J'ai bien remarqué la joie et la fierté de délivrer la carte à mon fils. Je venais de prendre conscience que mon fils a beaucoup d'importance pour lui. Il faut souligner qu'il n'a pas d'enfant donc aucune descendance. Il n'a pas connu cette joie, sûrement par choix mais je pense qu'il doit commencer à le regretter depuis qu'il nous connait. J'aurais jamais pensé qu'un tel lien puisse se créer entre le compagnon de Maman et mon fils. J'en suis plutôt contente. Une fois de plus, Maman n'a pas conscience de la chance qu'elle peut avoir d'avoir fait sa connaissance et d'être sa compagne.
En rentrant, je sais pas si c'est la chaleur ou pas mais j'ai eu un gros moment de fatigue.

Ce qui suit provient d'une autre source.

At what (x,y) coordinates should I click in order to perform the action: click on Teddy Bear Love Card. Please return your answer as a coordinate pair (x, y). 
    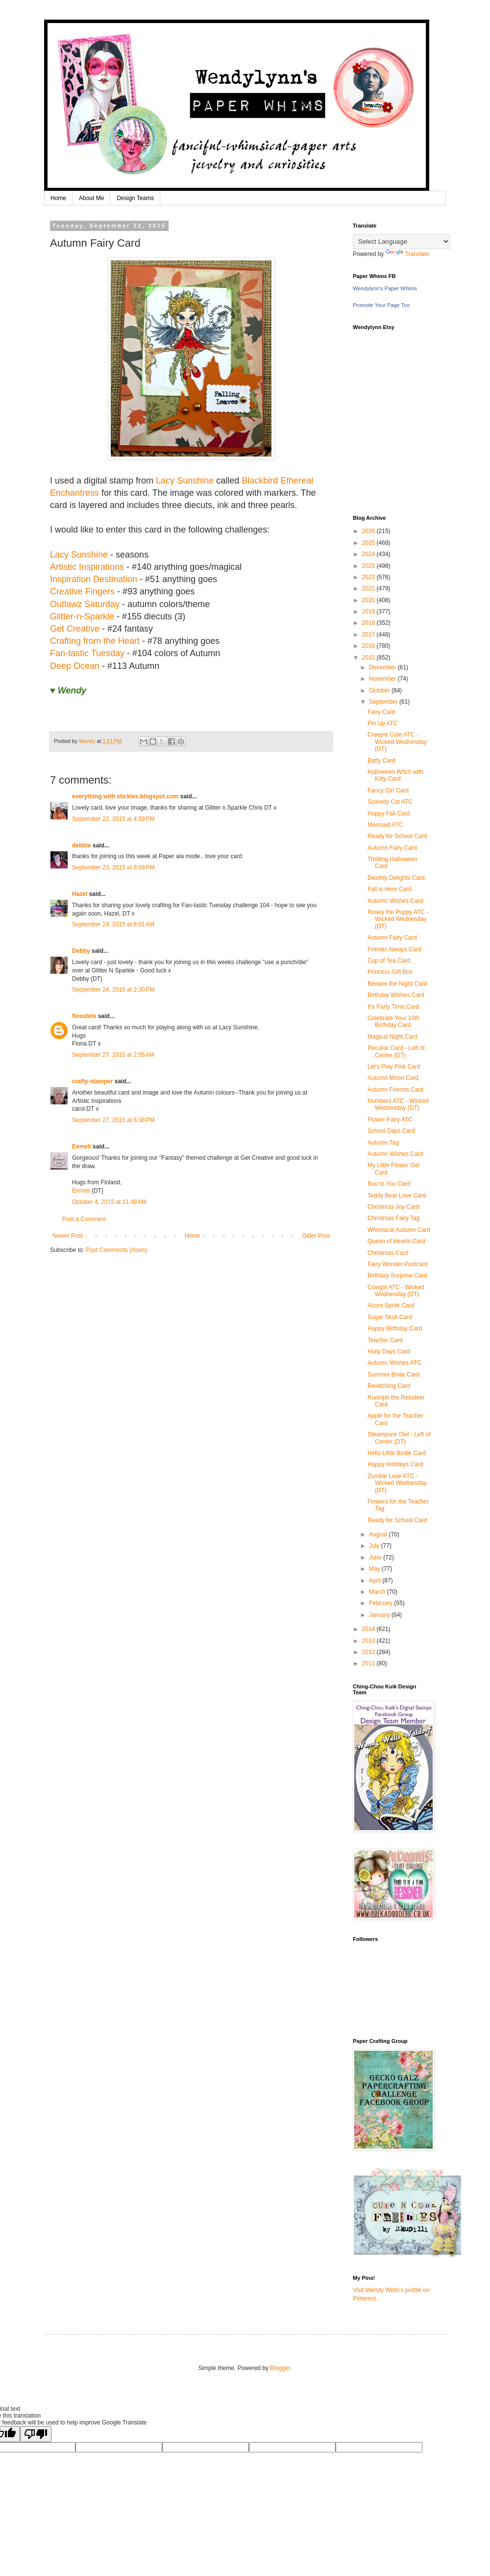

C'est limite si je n'avais pas envie de faire le repas. Il fallait bien que je nourrisse mon fils malgré tout. Pour tenter de me détendre, j'autorisais alors mon fils à regarder un dvd le temps que je prépare le temps. Je m'avançais en même temps à la rédaction de cet article.
J'ai passé ma soirée à tenter d'installer ma nouvelle imprimante. J'ai bien réussi à la brancher mais j'ai beau suivre les explications, autant du manuel que du logiciel, je n'arrive pas à connecter l'imprimante à l'ordinateur sans le cd d'installation. Personnellement, je ne suis pas étonnée, je m'y attendais même ! Cet inconvénient m'agaçait vraiment et la fatigue qui faisait des siennes ! Résultat, je pris du retard de la continuité de cet article. De temps en temps, je bavardais sur la messagerie instantanée : ça me détendait un peu.
Au même moment où je repris l'article, Maître m'appela. Pour une fois depuis plusieurs jours, nous avons pu discuter tranquillement sans coupure. Ce fut très appréciable. J'ai bien remarqué aussi que Maître était plus posé du fait qu'il avait réussi à se reposer, même à dormir tout court. Franchement, il m'inquiète concernant ce point. Je suis qu'il est de nature à peu dormir et sa pensée sur le sommeil mais il faut bien qu'il se mette en tête, qu'il le veuille ou non, que même si son mental tient le coup, son corps a besoin de pouvoir se reposer pour pouvoir être opérationnel par la suite et que le mental suivra également. Pourtant il le sait très bien mais il veut toujours en faire trop en dépassant ces fameuses limites que je déteste !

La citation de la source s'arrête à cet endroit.